In 1864 he signed ‘The Declaration of Students of the Natural and Physical Sciences’ that “deplore that Natural Science should be looked upon with suspicion ... merely on account of the unadvised manner in which some are placing it in opposition to Holy Writ”. Of course where religion is concerned that Declaration could be interpreted in contradictory ways, but there can be little doubt that J. B. Reade followed in the footsteps of his mother’s relative William Paley, the author of Natural Theology (1802). For Reade was intensely interested in, and took an active part in, many aspects of science.
He was a life member of the British Association for the Advancement of Science from its beginning in 1831. He had a small observatory and telescope at Stone, carrying out heavenly observations (with a particular interest in comets) throughout his life, although his publications in Astronomy were not extensive.
His first scientific paper, ‘Observations and experiments on the solar rays that occasion heat’, was read at the Royal Society in December 1836 and he was elected FRS in 1838. He was greatly interested in the design of various optical devices - eyepieces and condensers - of the microscope. His ‘Observations of some new organic remains in the flint of chalk', published in November 1838, contains the first microscopic illustrations (from drawings) of planktonic dinoflagellate microfossils, then named xanthidia. Quite obviously Reade was technically adept with microscope optics and specimen manipulation, using such methods as micro-incineration. In the mid-1830s (when he ran a small school in Peckham, south east of London) he used a method of microscopic illumination, that he characterised as “oblique refracted light” in being set up to stop direct transmitted light entering the objective lens, provided a black background to the specimen, i.e. darkground-illumination. His paper on the technique entitled ‘A New method of Illuminating Microscopic Objects’ was published in 1837 as an appendix in the influential book Micrographia by Goring and Pritchard, and noticed in all books by various authors on the Microscope in the following decades, including Quekett’s Practical Treatise on the Microscope (2nd edition of 1855) and Jabez Hogg’s 2nd edition of The Microscope (1856). In 1839 Reade was a founding member of the Microscopical Society of London. He was one of the signatories of the Charter that transformed it in 1866 into the Royal Microscopical Society, was especially active in the society’s meetings in his late years and was president at the time of his death.

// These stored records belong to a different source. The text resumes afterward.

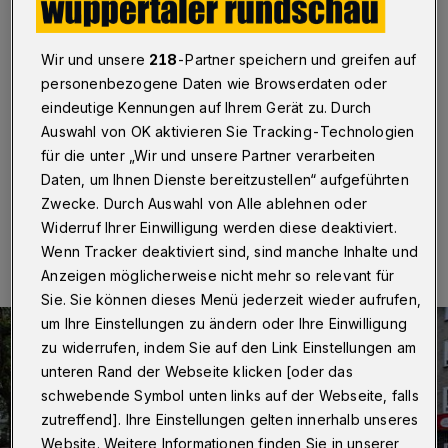
wieder frei
Wuppertal
·
Der Steinweg in Wuppertal-Barmen ist
Wir und unsere
218
-Partner speichern und greifen auf
zwischen der Autobahn 46 und dem Alten Markt
personenbezogene Daten wie Browserdaten oder
wieder befahrbar. Ein Teil der Straße musste wegen
eindeutige Kennungen auf Ihrem Gerät zu. Durch
einer Explosion in einem Mehrfamilienhaus am
Auswahl von OK aktivieren Sie Tracking-Technologien
Sonntagmorgen (1. November 2020) gesperrt werden.
für die unter „Wir und unsere Partner verarbeiten
Daten, um Ihnen Dienste bereitzustellen“ aufgeführten
Zwecke. Durch Auswahl von Alle ablehnen oder
02.11.2020 , 08:27 Uhr
Eine Minute Lesezeit
Widerruf Ihrer Einwilligung werden diese deaktiviert.
Wenn Tracker deaktiviert sind, sind manche Inhalte und
Anzeigen möglicherweise nicht mehr so relevant für
Sie. Sie können dieses Menü jederzeit wieder aufrufen,
um Ihre Einstellungen zu ändern oder Ihre Einwilligung
zu widerrufen, indem Sie auf den Link Einstellungen am
unteren Rand der Webseite klicken [oder das
schwebende Symbol unten links auf der Webseite, falls
zutreffend]. Ihre Einstellungen gelten innerhalb unseres
Website. Weitere Informationen finden Sie in unserer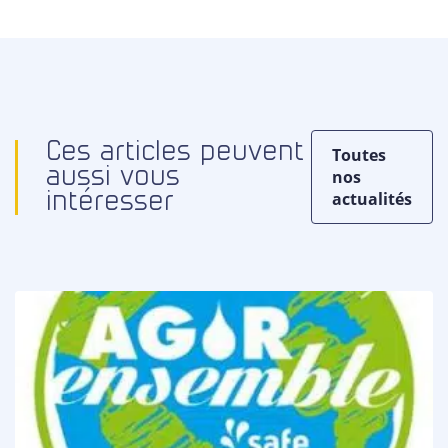
Ces articles peuvent
Toutes
aussi vous
nos
actualités
intéresser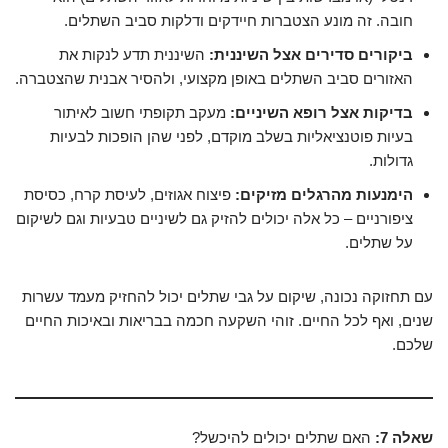
חובה. זה מונע הצטברות חיידקים ודלקות סביב השתלים.
ביקורים סדירים אצל השיננית:
השיננית תדע לנקות את
האזורים סביב השתלים באופן מקצועי, ולהסיר אבנית שהצטברה.
בדיקות אצל רופא השיניים:
מעקב תקופתי חשוב לאיתור
בעיות פוטנציאליות בשלב מוקדם, לפני שהן הופכות לבעיות
גדולות.
הימנעות מהרגלים מזיקים:
פיצוח אגוזים, לעיסת קרח, כסיסת
ציפורניים – כל אלה יכולים להזיק גם לשיניים טבעיות וגם לשיקום
על שתלים.
עם תחזוקה נכונה, שיקום על גבי שתלים יכול להחזיק מעמד עשרות
שנים, ואף לכל החיים. זוהי השקעה חכמה בבריאות ובאיכות החיים
שלכם.
שאלה 7:
האם שתלים יכולים להיכשל?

Reade carried out early experiments in photography, and it is that activity that has been the reason why his name has been given attention in histories of photography. For it had appeared that he may have used photographic preparations of silver salts with oak-galls (gallic acid) and fixation with hyposulphite in 1836 or 1837 - i.e. before the announcement of Daguerre’s invention roused artists and scientists in January 1839. However, letters written by him in 1839 provide evidence that he did not carry out such experiments before that year, and that his use of hyposulphite for fixing photographs followed Sir John Herschel’s paper on photography read at the Royal Society on 14 March 1839. At the end of that month Reade used an infusion of nut-galls to make photographic paper more sensitive. This, together with the influence of Herschel, led to the discovery by W. H. F. Talbot that gallic acid developed the photographic latent image. Reade’s early use of gallic acid led to him being called in 1854 as a defence witness in a lawsuit, Talbot v. Laroche, concerning Talbot’s calotype patent, Reade’s appearance in this case brought him attention in the photographic world during the rest of his life, and later. He was vice-president of the Photographic Society in the late 1860s often chaired its meetings.

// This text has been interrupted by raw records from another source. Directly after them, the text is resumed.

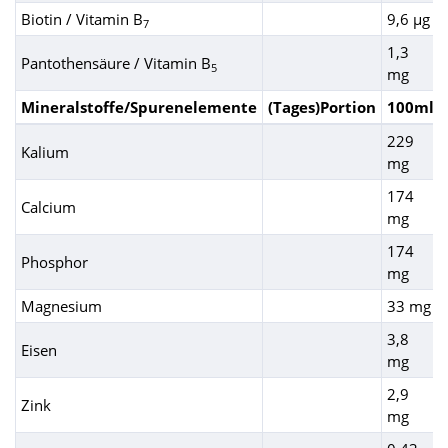
Biotin / Vitamin B
9,6 µg
7
1,3
Pantothensäure / Vitamin B
5
mg
Mineralstoffe/Spurenelemente
(Tages)Portion
100ml
229
Kalium
mg
174
Calcium
mg
174
Phosphor
mg
Magnesium
33 mg
3,8
Eisen
mg
2,9
Zink
mg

Reade’s life and work in photography and microscopy has previously been the subject of a several articles by the present writer. The intention here is to add to those articles a more intimate insight into Reade’s life, or rather on the end of his life: an insight from his own thoughts expressed in four letters written by him as he knowingly approached his death. 
Through February 1868 to November 1870 seven letters written to Jabez Hogg (1817-1899) , as Secretary of the Royal Microscopical Society, have survived. The four letters of 1870 with which we are especially concerned here were those written by Reade in the last three painful months of his life before he died on 12 December 1870. He was indeed still mindful of his official capacity of President of the Royal Microscopical Society, but they are very personal and indeed moving letters.
My dear Mr. Hogg,|
I send you Mr Hankey’s private note to me & also his letter to the Prest of the R.M.S. -
I have hoped to find a day on wh I could feel equall to sending a reply, but my weakness & pain do not allow the exertion. I therefore send all to you & I beg you to write to Mr. Hankey for me & acknowledge him [deleted] & thank him for his kind offer of a prize. & please say how glad I shall be to be able to write to him. At present you will kindly supply my deficiency I am sure.

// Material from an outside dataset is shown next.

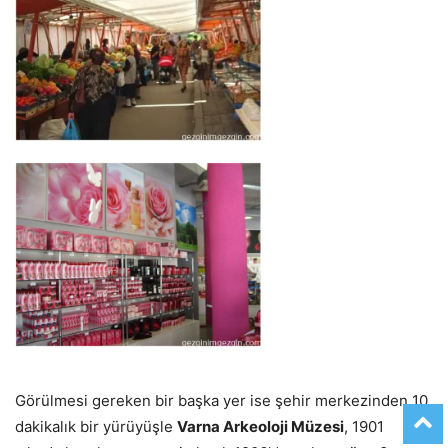
Görülmesi gereken bir başka yer ise şehir merkezinden 10
dakikalık bir yürüyüşle
Varna Arkeoloji Müzesi
, 1901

I seems to me that my state is the same as it was 3 or 4 months ago - only I am weaker & very very thin.
I still trust that a Gracious Providence to be restored again to my family & friends. Their kindness & sympathy is indeed a great support.
Ought the official letter to be published in the Journal before it is read to the Society? Perhaps not - You can tell Mr Hankey so, if you think fit - then offer of a prize might perhaps be announced. What do you think?
I am reclining on the sofa as my easiest position. I have a few good points in pulse, appetite & sleep - this latter however due partly to opiates wh ease the pain.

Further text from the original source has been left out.